Re: [HACKERS] More thoughts about planner's cost estimates

2006-06-01 Thread Greg Stark

Josh Berkus josh@agliodbs.com writes:

 Greg, Tom,
 
  a) We already use block based sampling to reduce overhead. If you're
  talking about using the entire block and not just randomly sampled
  tuples from within those blocks then your sample will be biased.
 
 There are actually some really good equations to work with this, estimating 
 both row correlation and n-distinct based on sampling complete blocks.  
 See prior discussions on this list on N-distinct.

In the prior discussions someone posted the paper with the algorithm I
mentioned. That paper mentions that previous work showed poor results at
estimating n_distinct even with sample sizes as large as 50% or more.

  1) You have n^2 possible two-column combinations. That's a lot of
  processing and storage.
 
 Yes, that's the hard problem to solve.  Actually, btw, it's n!, not n^2.

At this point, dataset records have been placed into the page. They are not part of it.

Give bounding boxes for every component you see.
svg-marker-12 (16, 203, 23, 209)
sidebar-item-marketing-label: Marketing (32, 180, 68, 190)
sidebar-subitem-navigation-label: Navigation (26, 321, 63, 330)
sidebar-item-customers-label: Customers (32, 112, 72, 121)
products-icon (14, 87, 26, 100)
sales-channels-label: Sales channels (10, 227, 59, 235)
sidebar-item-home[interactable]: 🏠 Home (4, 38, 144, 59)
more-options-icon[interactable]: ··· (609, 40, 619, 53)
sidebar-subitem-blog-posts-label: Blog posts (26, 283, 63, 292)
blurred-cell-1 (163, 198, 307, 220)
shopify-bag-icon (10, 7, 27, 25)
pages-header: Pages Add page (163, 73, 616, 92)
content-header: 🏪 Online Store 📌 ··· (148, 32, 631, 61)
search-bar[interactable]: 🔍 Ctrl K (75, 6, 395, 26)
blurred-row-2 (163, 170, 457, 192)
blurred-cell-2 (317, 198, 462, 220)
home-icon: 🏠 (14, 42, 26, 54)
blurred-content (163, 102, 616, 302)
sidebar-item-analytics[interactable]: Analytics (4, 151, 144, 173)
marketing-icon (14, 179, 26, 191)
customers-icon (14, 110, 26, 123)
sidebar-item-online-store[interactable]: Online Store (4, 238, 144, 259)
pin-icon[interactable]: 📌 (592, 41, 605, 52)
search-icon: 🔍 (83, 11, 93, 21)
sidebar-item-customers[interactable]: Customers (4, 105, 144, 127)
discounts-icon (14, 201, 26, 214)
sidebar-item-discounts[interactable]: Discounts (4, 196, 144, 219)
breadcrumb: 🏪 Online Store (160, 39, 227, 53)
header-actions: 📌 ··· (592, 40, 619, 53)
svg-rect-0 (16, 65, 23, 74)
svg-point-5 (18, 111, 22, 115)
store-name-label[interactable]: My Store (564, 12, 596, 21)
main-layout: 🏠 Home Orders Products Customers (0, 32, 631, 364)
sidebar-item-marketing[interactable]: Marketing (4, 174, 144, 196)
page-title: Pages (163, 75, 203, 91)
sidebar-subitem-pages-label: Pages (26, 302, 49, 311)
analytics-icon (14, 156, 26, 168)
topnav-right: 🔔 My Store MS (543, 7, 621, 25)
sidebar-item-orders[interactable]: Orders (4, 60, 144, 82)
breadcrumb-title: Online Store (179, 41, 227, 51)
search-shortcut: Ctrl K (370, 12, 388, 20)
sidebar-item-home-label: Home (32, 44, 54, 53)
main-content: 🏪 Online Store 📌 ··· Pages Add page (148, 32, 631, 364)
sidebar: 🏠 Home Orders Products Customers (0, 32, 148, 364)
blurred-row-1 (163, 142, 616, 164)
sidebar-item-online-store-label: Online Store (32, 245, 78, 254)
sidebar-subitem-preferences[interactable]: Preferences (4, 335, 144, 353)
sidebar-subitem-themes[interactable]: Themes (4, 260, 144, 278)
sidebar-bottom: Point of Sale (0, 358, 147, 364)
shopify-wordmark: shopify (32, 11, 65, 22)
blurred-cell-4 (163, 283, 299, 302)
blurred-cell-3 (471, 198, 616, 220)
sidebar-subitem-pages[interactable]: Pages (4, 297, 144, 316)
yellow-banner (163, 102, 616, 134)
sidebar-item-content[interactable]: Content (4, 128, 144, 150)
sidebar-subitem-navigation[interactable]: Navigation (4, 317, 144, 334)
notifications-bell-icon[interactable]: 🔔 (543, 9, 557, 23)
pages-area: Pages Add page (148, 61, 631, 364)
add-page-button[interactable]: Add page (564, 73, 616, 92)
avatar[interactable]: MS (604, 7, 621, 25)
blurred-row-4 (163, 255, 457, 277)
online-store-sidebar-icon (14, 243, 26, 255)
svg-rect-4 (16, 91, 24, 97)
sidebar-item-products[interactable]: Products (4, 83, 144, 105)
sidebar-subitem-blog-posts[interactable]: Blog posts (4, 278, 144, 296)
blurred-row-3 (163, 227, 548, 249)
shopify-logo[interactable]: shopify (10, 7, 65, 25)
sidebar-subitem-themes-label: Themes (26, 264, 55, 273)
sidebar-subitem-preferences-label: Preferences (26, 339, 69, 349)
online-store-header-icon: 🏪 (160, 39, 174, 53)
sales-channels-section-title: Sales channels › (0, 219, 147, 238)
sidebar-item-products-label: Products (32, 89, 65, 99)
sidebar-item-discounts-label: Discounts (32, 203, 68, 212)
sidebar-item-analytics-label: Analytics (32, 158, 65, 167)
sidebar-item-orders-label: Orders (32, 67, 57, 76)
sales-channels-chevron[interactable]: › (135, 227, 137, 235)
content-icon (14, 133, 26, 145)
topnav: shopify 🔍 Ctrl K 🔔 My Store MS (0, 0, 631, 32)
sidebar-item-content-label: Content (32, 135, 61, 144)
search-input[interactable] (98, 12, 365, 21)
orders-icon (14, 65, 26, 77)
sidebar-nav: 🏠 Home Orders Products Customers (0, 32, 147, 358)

You have O(n^2) possible *two-column* combinations and O(n!) n-column
combinations. I was hoping two-column combinations would be enough information
to extrapolate from for larger combinations.

  2) It isn't even clear what data you're exactly looking for. Certainly
 correlation is just shorthand here and isn't what you're actually
  looking for. 
 
 Actually, I'd think that a correlation number estimate (0 = complete 
 uncorrelated, 1 = completely correlated) would be sufficient to improve 
 row count estimation significantly, without incurring the vast overhead of 
 histogramXhistorgram manipulation.

No, correlation is actually quite uninteresting here. Consider for example two
columns state and area code. The area code is pretty much 100% dependent
on state, but will show very little correlation. Similarly things like
product name and catalog number or even author and genre would be
problem cases but have little correlation. And you can easily imagine queries
that specify restrictive clauses on two such columns for which the existing
statistics will overestimate the selectivity because it assumes no
interdependency.

Hopefully you're right that you don't need complete histograms. Perhaps
there's some statistics concept they don't teach in stats 101 that would cover
this need. What we're looking for is a function f(a,b,x) that gives the net
selectivity given a and b, the selectivity of two clauses based on two
columns, and x some simple value that can be easily calculated by looking at
the data in advance.

-- 
greg


---(end of broadcast)---
TIP 6: explain analyze is your friend


Re: [HACKERS] More thoughts about planner's cost estimates

2006-06-01 Thread David Fetter
On Thu, Jun 01, 2006 at 08:36:16PM -0400, Greg Stark wrote:
 
 Josh Berkus josh@agliodbs.com writes:
 
  Greg, Tom,
  
   a) We already use block based sampling to reduce overhead.  If
   you're talking about using the entire block and not just
   randomly sampled tuples from within those blocks then your
   sample will be biased.
  
  There are actually some really good equations to work with this,
  estimating both row correlation and n-distinct based on sampling
  complete blocks.  See prior discussions on this list on
  N-distinct.
 
 In the prior discussions someone posted the paper with the algorithm
 I mentioned.  That paper mentions that previous work showed poor
 results at estimating n_distinct even with sample sizes as large as
 50% or more.

Which paper?  People have referenced several different ones.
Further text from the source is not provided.